Example - g-factor calculation:

def calculate_g_factor(frequency_hz: float, field_gauss: float) -> float:
    """Calculate g-factor from resonance condition.

    Uses the EPR resonance condition: hν = gμBB

    Args:
        frequency_hz: Microwave frequency in Hz
        field_gauss: Magnetic field in Gauss

    Returns:
        Dimensionless g-factor

    References:
        Weil, J. A., & Bolton, J. R. (2007). Electron paramagnetic
        resonance: elementary theory and practical applications.
        John Wiley & Sons.
    """
    from epyr.physics import PLANCK, BMAGN

    # Convert Gauss to Tesla
    field_tesla = field_gauss * 1e-4

    # g = hν / (μB * B)
    return (PLANCK * frequency_hz) / (BMAGN * field_tesla)

Common Contribution Areas

Areas where contributions are especially welcome:

  1. New File Formats: Support for other spectrometer manufacturers

  2. Analysis Algorithms: Advanced peak fitting, simulation

  3. Visualization: Interactive plots, publication templates

  4. Data Processing: Noise reduction, phase correction

  5. Integration: Bridges to other software (Origin, MATLAB)

Code Review Process

What to Expect

  1. Automated Checks: CI runs tests and style checks

  2. Maintainer Review: Core team reviews code and design

  3. Community Feedback: Other users may comment

  4. Iteration: Expect requests for changes or improvements

Review Criteria

  • Correctness: Does the code work as intended?

  • Testing: Are there adequate tests?

  • Documentation: Is it properly documented?

  • Style: Does it follow project conventions?

  • Performance: Is it reasonably efficient?

  • Compatibility: Works with supported Python versions?

Getting Help

If you need help contributing:

  1. GitHub Discussions: Ask questions about implementation

  2. Issues: Tag issues with “help wanted” or “good first issue”

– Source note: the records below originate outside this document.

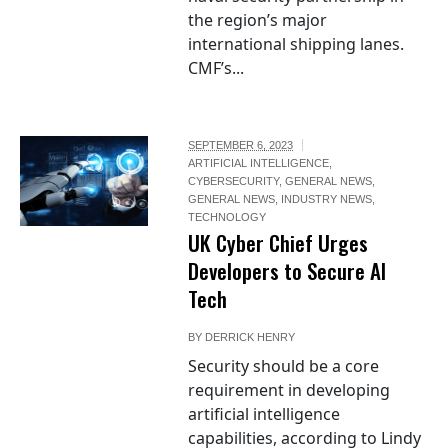
the region’s major
international shipping lanes.
CMF’s...
SEPTEMBER 6, 2023
ARTIFICIAL INTELLIGENCE
,
CYBERSECURITY
,
GENERAL NEWS
,
GENERAL NEWS
,
INDUSTRY NEWS
,
TECHNOLOGY
UK Cyber Chief Urges
Developers to Secure AI
Tech
BY
DERRICK HENRY
Security should be a core
requirement in developing
artificial intelligence
capabilities, according to Lindy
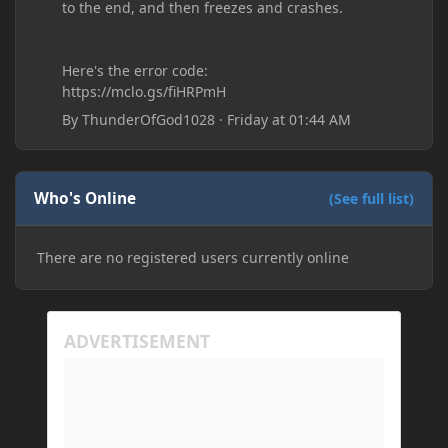
to the end, and then freezes and crashes.
Here's the error code:
https://mclo.gs/fiHRPmH
By
ThunderOfGod1028
·
Friday at 01:44 AM
Who's Online
(See full list)
There are no registered users currently online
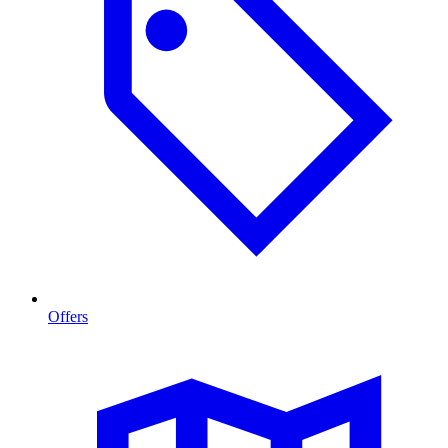
Offers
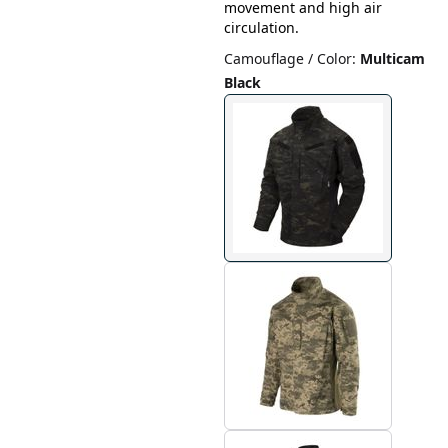
movement and high air
circulation.
Camouflage / Color
:
Multicam
Black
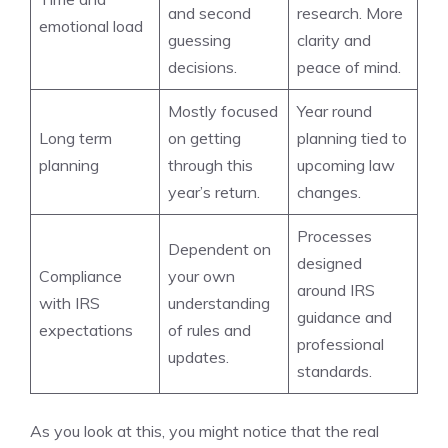
and second
research. More
emotional load
guessing
clarity and
decisions.
peace of mind.
Mostly focused
Year round
Long term
on getting
planning tied to
planning
through this
upcoming law
year’s return.
changes.
Processes
Dependent on
designed
Compliance
your own
around IRS
with IRS
understanding
guidance and
expectations
of rules and
professional
updates.
standards.
As you look at this, you might notice that the real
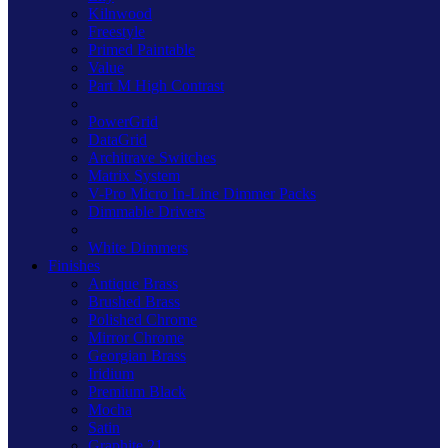
Kilnwood
Freestyle
Primed Paintable
Value
Part M High Contrast
PowerGrid
DataGrid
Architrave Switches
Matrix System
V-Pro Micro In-Line Dimmer Packs
Dimmable Drivers
White Dimmers
Finishes
Antique Brass
Brushed Brass
Polished Chrome
Mirror Chrome
Georgian Brass
Iridium
Premium Black
Mocha
Satin
Graphite 21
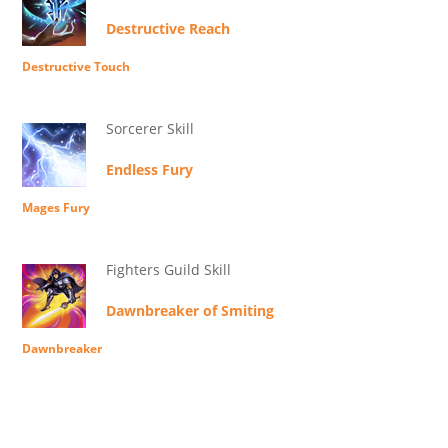
Destructive Reach
Destructive Touch
Sorcerer Skill
Endless Fury
Mages Fury
Fighters Guild Skill
Dawnbreaker of Smiting
Dawnbreaker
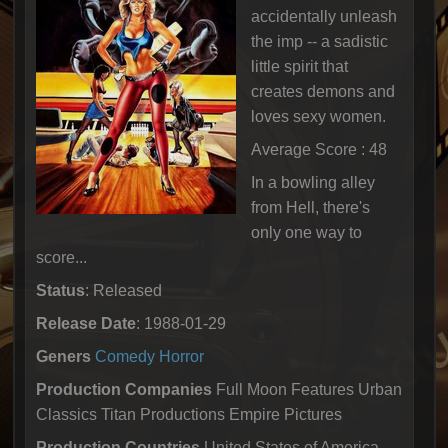
accidentally unleash
the imp -- a sadistic
little spirit that
creates demons and
loves sexy women.
Average Score : 48
In a bowling alley
from Hell, there's
only one way to
score...
Status
: Released
Release Date
: 1988-01-29
Geners
Comedy
Horror
Production Companies
Full Moon Features Urban
Classics Titan Productions Empire Pictures
Production Countries
United States of America,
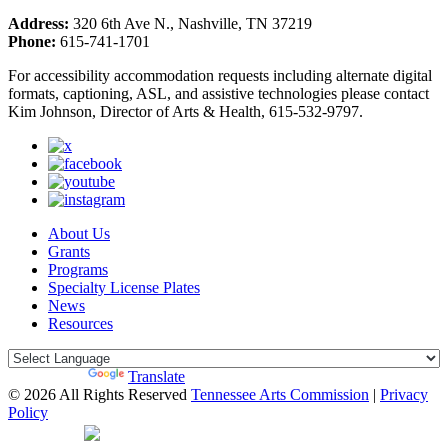
Address:
320 6th Ave N., Nashville, TN 37219
Phone:
615-741-1701
For accessibility accommodation requests including alternate digital
formats, captioning, ASL, and assistive technologies please contact
Kim Johnson, Director of Arts & Health, 615-532-9797.
About Us
Grants
Programs
Specialty License Plates
News
Resources
Powered by
Translate
© 2026 All Rights Reserved
Tennessee Arts Commission
|
Privacy
Policy
Web Desgin by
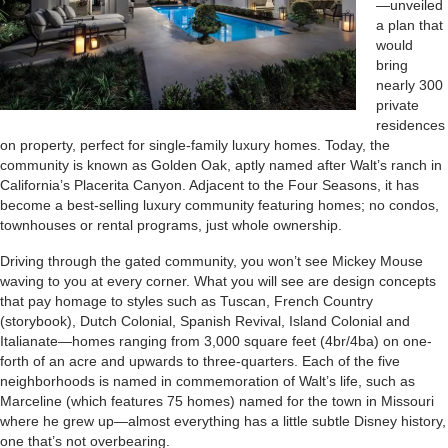
—unveiled
a plan that
would
bring
nearly 300
private
residences
on property, perfect for single-family luxury homes. Today, the
community is known as Golden Oak, aptly named after Walt’s ranch in
California’s Placerita Canyon. Adjacent to the Four Seasons, it has
become a best-selling luxury community featuring homes; no condos,
townhouses or rental programs, just whole ownership.
Driving through the gated community, you won’t see Mickey Mouse
waving to you at every corner. What you will see are design concepts
that pay homage to styles such as Tuscan, French Country
(storybook), Dutch Colonial, Spanish Revival, Island Colonial and
Italianate—homes ranging from 3,000 square feet (4br/4ba) on one-
forth of an acre and upwards to three-quarters. Each of the five
neighborhoods is named in commemoration of Walt’s life, such as
Marceline (which features 75 homes) named for the town in Missouri
where he grew up—almost everything has a little subtle Disney history,
one that’s not overbearing.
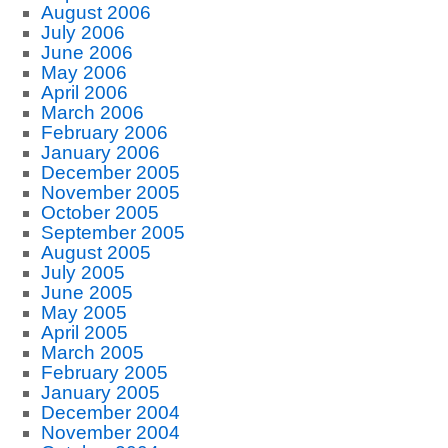
August 2006
July 2006
June 2006
May 2006
April 2006
March 2006
February 2006
January 2006
December 2005
November 2005
October 2005
September 2005
August 2005
July 2005
June 2005
May 2005
April 2005
March 2005
February 2005
January 2005
December 2004
November 2004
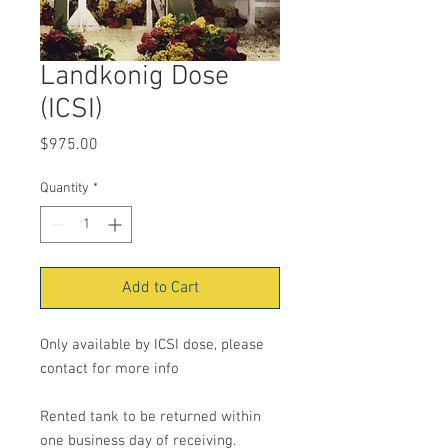
Landkonig Dose
(ICSI)
Price
$975.00
Quantity
*
Add to Cart
Only available by ICSI dose, please
contact for more info
Rented tank to be returned within
one business day of receiving.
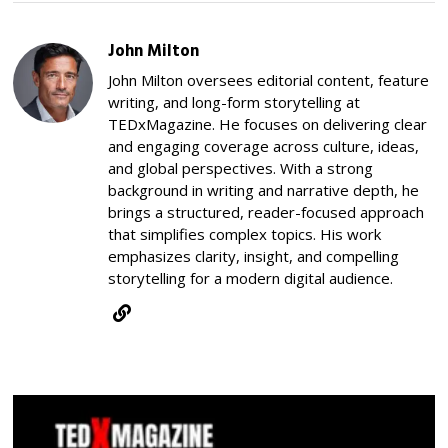
John Milton
John Milton oversees editorial content, feature
writing, and long-form storytelling at
TEDxMagazine. He focuses on delivering clear
and engaging coverage across culture, ideas,
and global perspectives. With a strong
background in writing and narrative depth, he
brings a structured, reader-focused approach
that simplifies complex topics. His work
emphasizes clarity, insight, and compelling
storytelling for a modern digital audience.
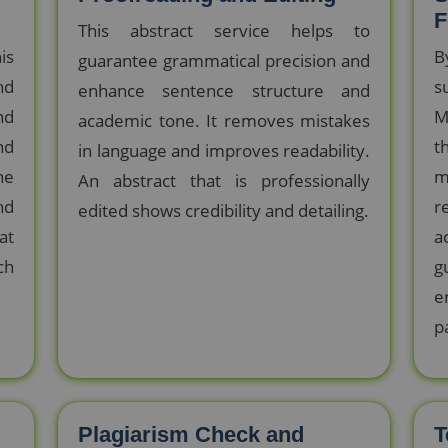
F
This abstract service helps to
is
B
guarantee grammatical precision and
nd
s
enhance sentence structure and
nd
M
academic tone. It removes mistakes
nd
t
in language and improves readability.
he
m
An abstract that is professionally
nd
r
edited shows credibility and detailing.
at
a
ch
g
e
p
Plagiarism Check and
T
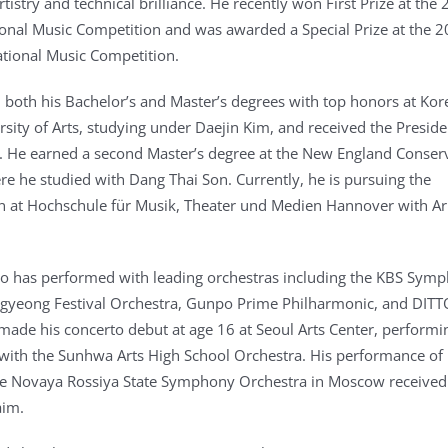
tistry and technical brilliance. He recently won First Prize at the
ional Music Competition and was awarded a Special Prize at the 
tional Music Competition.
both his Bachelor’s and Master’s degrees with top honors at Kor
rsity of Arts, studying under Daejin Kim, and received the Preside
 He earned a second Master’s degree at the New England Conser
re he studied with Dang Thai Son. Currently, he is pursuing the
 at Hochschule für Musik, Theater und Medien Hannover with Ar
Yoo has performed with leading orchestras including the KBS Sym
ngyeong Festival Orchestra, Gunpo Prime Philharmonic, and DITT
made his concerto debut at age 16 at Seoul Arts Center, performi
ith the Sunhwa Arts High School Orchestra. His performance of
he Novaya Rossiya State Symphony Orchestra in Moscow received
aim.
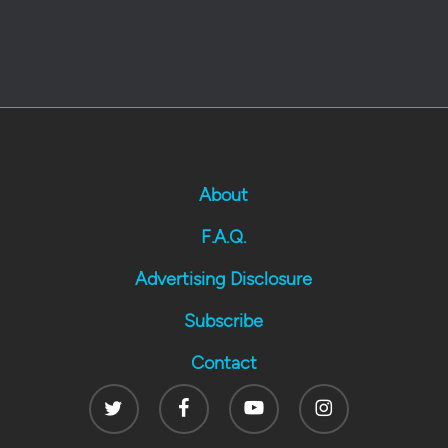
About
F.A.Q.
Advertising Disclosure
Subscribe
Contact
Twitter
Facebook
Youtube
Instagram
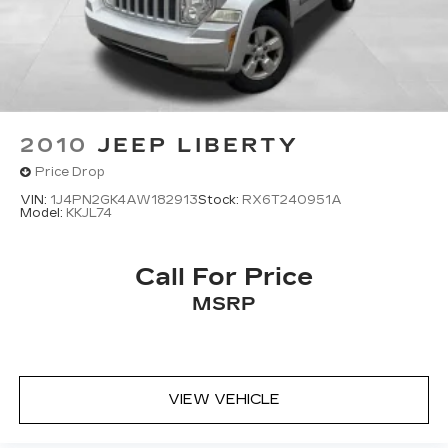
2010
JEEP LIBERTY
Price Drop
VIN:
1J4PN2GK4AW182913
Stock:
RX6T240951A
Model:
KKJL74
Call For Price
MSRP
VIEW VEHICLE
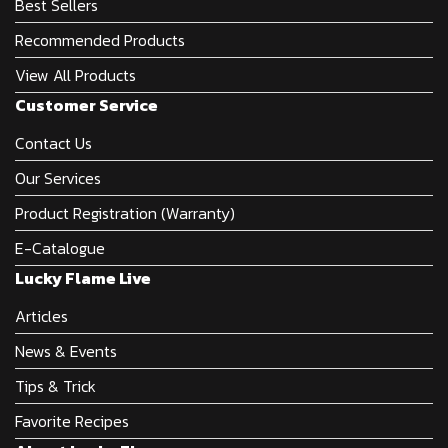
Best Sellers
Recommended Products
View All Products
Customer Service
Contact Us
Our Services
Product Registration (Warranty)
E-Catalogue
Lucky Flame Live
Articles
News & Events
Tips & Trick
Favorite Recipes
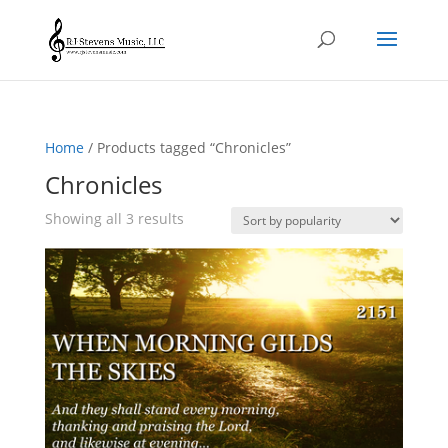
Home
/ Products tagged “Chronicles”
Chronicles
Sorted
Showing all 3 results
by
popularity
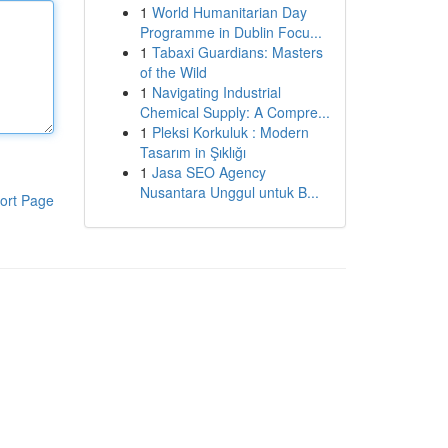
1
World Humanitarian Day
Programme in Dublin Focu...
1
Tabaxi Guardians: Masters
of the Wild
1
Navigating Industrial
Chemical Supply: A Compre...
1
Pleksi Korkuluk : Modern
Tasarım in Şıklığı
1
Jasa SEO Agency
Nusantara Unggul untuk B...
ort Page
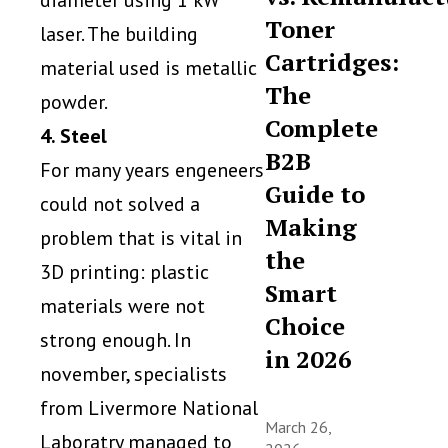
diameter using 1 kW
Toner
laser. The building
Cartridges:
material used is metallic
The
powder.
Complete
4. Steel
B2B
For many years engeneers
Guide to
could not solved a
Making
problem that is vital in
the
3D printing: plastic
Smart
materials were not
Choice
strong enough. In
in 2026
november, specialists
from Livermore National
March 26,
Laboratry managed to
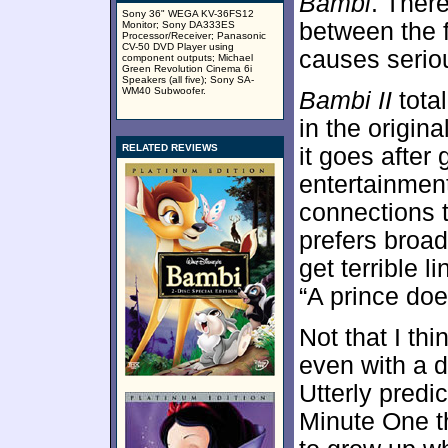
Bambi
. Ther
Sony 36" WEGA KV-36FS12
between the f
Monitor; Sony DA333ES
Processor/Receiver; Panasonic
CV-50 DVD Player using
causes serio
component outputs; Michael
Green Revolution Cinema 6i
Speakers (all five); Sony SA-
WM40 Subwoofer.
Bambi II
total
in the origina
RELATED REVIEWS
it goes after
entertainmen
connections t
prefers broa
get terrible 
“A prince doe
Not that I thi
even with a di
Utterly predic
Minute One t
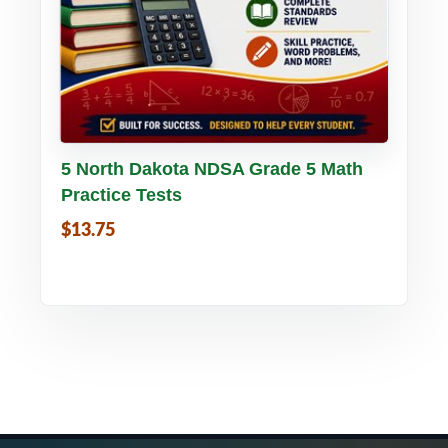
Buy PDF
Details
5 North Dakota NDSA Grade 5 Math
Practice Tests
$13.75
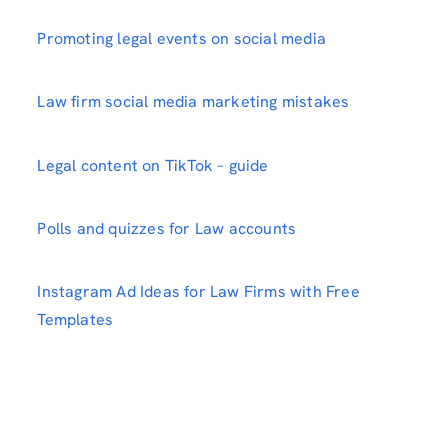
Promoting legal events on social media
Law firm social media marketing mistakes
Legal content on TikTok – guide
Polls and quizzes for Law accounts
Instagram Ad Ideas for Law Firms with Free
Templates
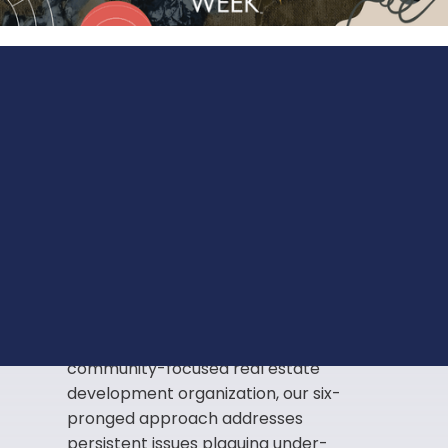
Innovating
solutions
to
address historical and
systemic disparities.
The rise in inequality in our under-
resourced communities is a central
problem that we are challenged to
rethink. As a mission-based,
community-focused real estate
development organization, our six-
pronged approach addresses
persistent issues plaguing under-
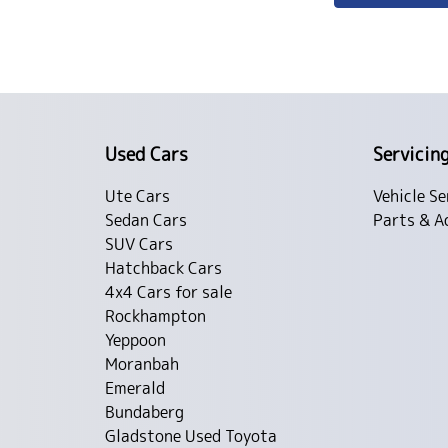
Used Cars
Servicin
Ute Cars
Vehicle Se
Sedan Cars
Parts & A
SUV Cars
Hatchback Cars
4x4 Cars for sale
Rockhampton
Yeppoon
Moranbah
Emerald
Bundaberg
Gladstone Used Toyota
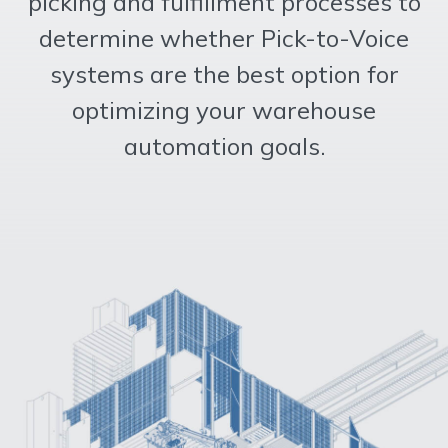
picking and fulfillment processes to
determine whether Pick-to-Voice
systems are the best option for
optimizing your warehouse
automation goals.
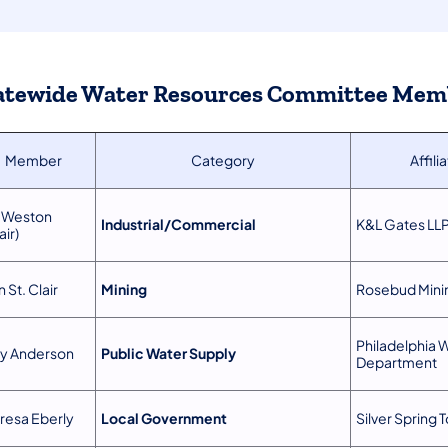
atewide Water Resources Committee Mem
Member
Category
Affili
 Weston
Industrial/Commercial
K&L Gates LL
air)
 St. Clair
Mining
Rosebud Mini
Philadelphia 
ly Anderson
Public Water Supply
Department
resa Eberly
Local Government
Silver Spring 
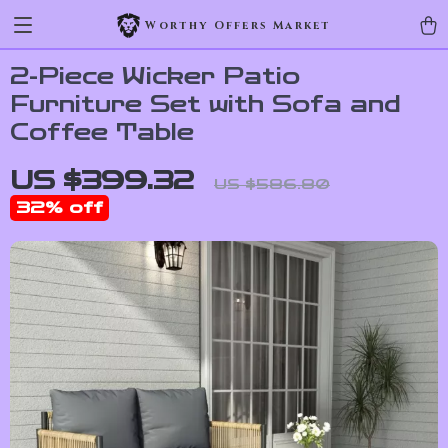
Worthy Offers Market
2-Piece Wicker Patio
Furniture Set with Sofa and
Coffee Table
US $399.32
US $586.80
32%
off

  3. Email: Contact maintainers for major changes

  4. Documentation: Check existing docs and examples

Recognition

Contributors are recognized in:

  • CHANGELOG.md: Major contributions noted in release notes

  • AUTHORS: List of all contributors

  • Git History: Detailed commit attribution

  • Documentation: Citation in relevant sections

Thank you for contributing to EPyR Tools and supporting the EPR research community!